Gee, I never got around to posting one of these. For those who are interested, I'll keep it brief...
I'm 39 years old and live in the Seattle area, where I'm a creative director for a Web technology firm. My job is basically to come up with interesting and strategically useful ways to apply interactive tools. My biggest recent project was the design of an interactive VIP visitors-center environment for a telecom firm in the New York/New Jersey area, hence numerous SEA-EWR runs and Gold status on Continental.
I'm married with one son, aged five, who in my care has become a well-behaved veteran flyer. He can conceive of no higher excitement than a transatlantic overnight run in a British Airways Economy window seat. I, of course, have him beat: I can conceive of First. Give him a few years.
My first flight was on a QANTAS 707 from Idlewild to London Heathrow; I was not quite two years old. Since then I have logged about one million miles, averaging 80-100k per annum at present.
My most memorable flight came thanks to my prior life as a producer for a network TV news division, before this interactive stuff made life more interesting. I was travelling around Europe "with President Bush" -- more accurately, aboard the White House Press Charter, which was a clapped-out Pan Am 747-100 that followed Air Force One everywhere. No rules aboard the press charter: nobody really buckled up for takeoff or landing, food and drink flew everywhere, and one of the big sports was for two people to skate down the twin aisles during takeoff on seatback emergency cards in their stocking feet. They'd slam into the rear galleys at quite astonishing speed. Anyway, on one trip we shot an approach into Heathrow at dusk, flying west up the Thames toward the setting sun, and I stood between the pilot and first officer the whole way with ATC headphones on my head and a Pan Am glass full of Scotch in my hand. That was fun.

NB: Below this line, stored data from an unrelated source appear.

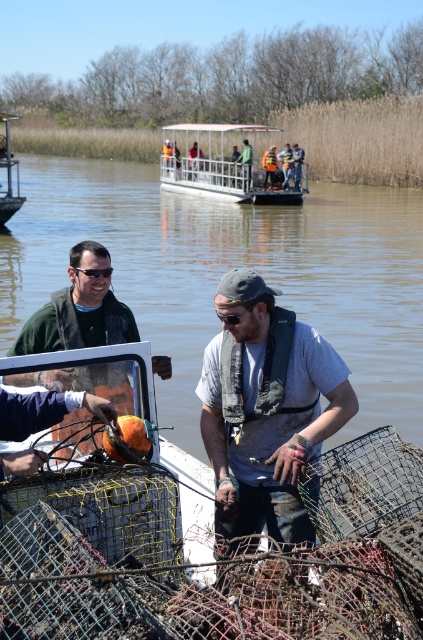 Based on the scene description, where exactly is the clear water at boat center located?

The clear water at boat center is located at point coordinates of (228, 268).

You are standing on the dock and see the clear water at boat center and the green matte jacket at center. Which object is closer to your right side?

The clear water at boat center is closer to your right side because it is positioned to the right of the green matte jacket at center.

You are standing on the boat and see two points in the water. The first point is at coordinates point (159, 276) and the second point is at point (164, 372). Which point is closer to you?

Point (159, 276) is closer to you because it is further to the viewer than point (164, 372). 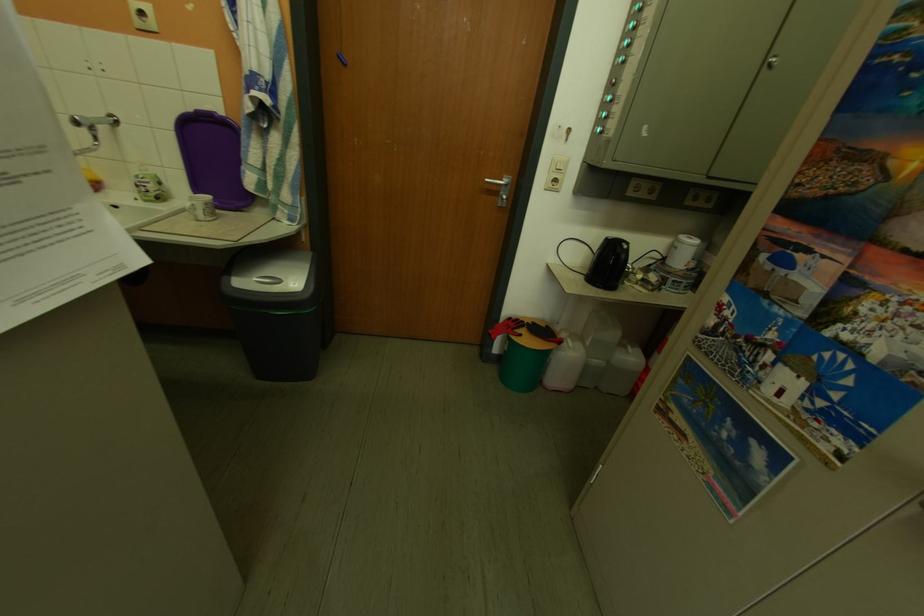 Identify the location of soap dispenser pump. (149, 185). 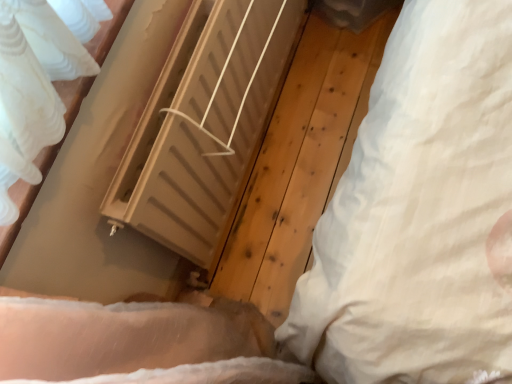 Question: In terms of width, does matte beige radiator at center look wider or thinner when compared to white soft pillow at right?

Choices:
 (A) wide
 (B) thin

Answer: (A)

Question: Choose the correct answer: Is matte beige radiator at center inside white soft pillow at right or outside it?

Choices:
 (A) inside
 (B) outside

Answer: (B)

Question: Considering their positions, is matte beige radiator at center located in front of or behind white soft pillow at right?

Choices:
 (A) front
 (B) behind

Answer: (B)

Question: In terms of height, does white soft pillow at right look taller or shorter compared to matte beige radiator at center?

Choices:
 (A) tall
 (B) short

Answer: (A)

Question: From the image's perspective, is white soft pillow at right above or below matte beige radiator at center?

Choices:
 (A) above
 (B) below

Answer: (B)

Question: Relative to matte beige radiator at center, is white soft pillow at right in front or behind?

Choices:
 (A) front
 (B) behind

Answer: (A)

Question: Looking at the image, does white soft pillow at right seem bigger or smaller compared to matte beige radiator at center?

Choices:
 (A) small
 (B) big

Answer: (A) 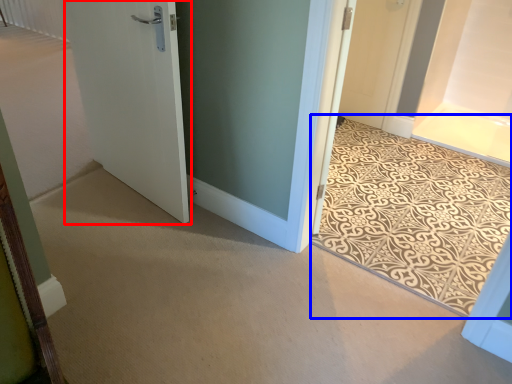 Question: Among these objects, which one is farthest to the camera, door (highlighted by a red box) or doormat (highlighted by a blue box)?

Choices:
 (A) door
 (B) doormat

Answer: (A) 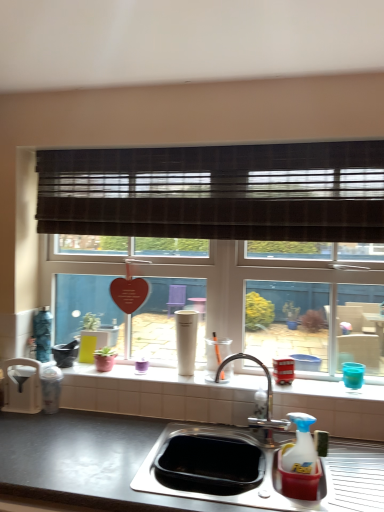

I have never been in a remotely dangerous situation on a commercial flight, I don't think, although I was on a CO 757 last year that was struck by lightning. I did walk away from a Cessna 152 wreck once. We landed in a mud field and totaled the plane, no harm done to us.
I've been signed up for FF programs since 1991 or so. Oh, the years that went by with me tossing the applications aside because "I'll never do anything with miles anyway"! That was before I knew Randy P.! Anyway, I have been elite with AA, NW and CO and now accumulate most of my miles on the OnePass, BA, and DL programs. My traffic patterns shift as I move from one client/geography to another... I like CO best in the States, but I don't know if I'll be able to keep my OnePass Elite tags now that the New Jersey job is over! I like the BA Exec Club USA because I can dump my domestic AA, AS, and HP miles in there, the FirstUSA Platinum Visa is a good product, and the Household Account feature is great -- we have relatives in England and the family vacation awards rack up more quickly that way.
I've never had significant trouble scoring award travel -- managed it on BA at the height of summer, on DL, QQ, AA, NW, UA... you name it. I don't know what the complaining is about. A wee bit of flexibility and there you are. I"m sending my wife off to SYD this spring in F on QF to see relations, courtesy OnePass. I haven't been on QF myself since toilet training, but I understand it's very nice!
My biggest business travel challenge is to remember that despite the mechanicals and the delays and the flaring tempers and the rotten food and the sheer exhaustion of it all, when the wings catch the air and the nose tilts up and the airport terminal gets smaller below you, dammit, it really is magic, even now, isn't it?
[This message has been edited by BearX220 (edited 01-11-2000).]